AN ANNOUNCEMENT by dairy group Clover yesterday that it was closing South Africa’s biggest cheese production plant in Lichtenburg in North West, because of poor service delivery by the local municipality, has raised the concern of investors.
The group said it had incurred large losses because of long-standing water and electricity disruptions, as well as impassable roads, and would move operations to Queensburgh in Durban, leading to the loss of more than 300 jobs and costs of up to R1.5 billion.
The loss of jobs is a blow. South Africa’s unemployment rate rose to a 13-year high after ticking up slightly to 32.6 percent in the first quarter, from 32.5 percent in the fourth quarter of last year, data from Statistics South Africa this week showed.
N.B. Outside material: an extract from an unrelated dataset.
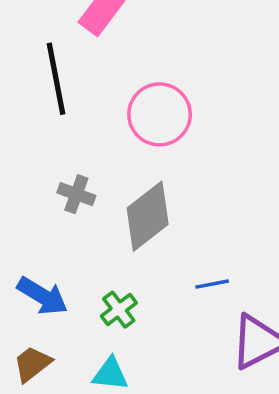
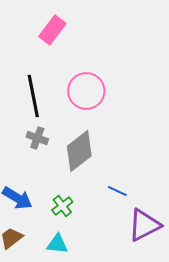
black line: (56, 79) -> (33, 96), moved
blue line: (212, 284) -> (117, 191), turned 36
This was the highest unemployment rate since 2008 during the global financial crisis.
Clover said: “This has negatively impacted production, which requires a continuous process, and it is no longer feasible for the business to operate in Lichtenburg.”
It said despite consultations with the Ditsobola Local Municipality, its production, particularly the treatment and pasteurisation of milk, was continuously affected. “Hopefully, this is not going to be a trend of companies being affected by poor service delivery. It brings to mind a similar problem poultry producer Astral faced in Standerton,” said Steve Meintjes, the head of research at Momentum Securities.
But the General Industrial Workers Union of South Africa (Giwusa), which represents workers at Clover, was aghast at the move and said not only had it not been consulted by the company to engage with the municipality, but it was part of a restructuring process endorsed by the Competition Commission through a ruling made in September 2019.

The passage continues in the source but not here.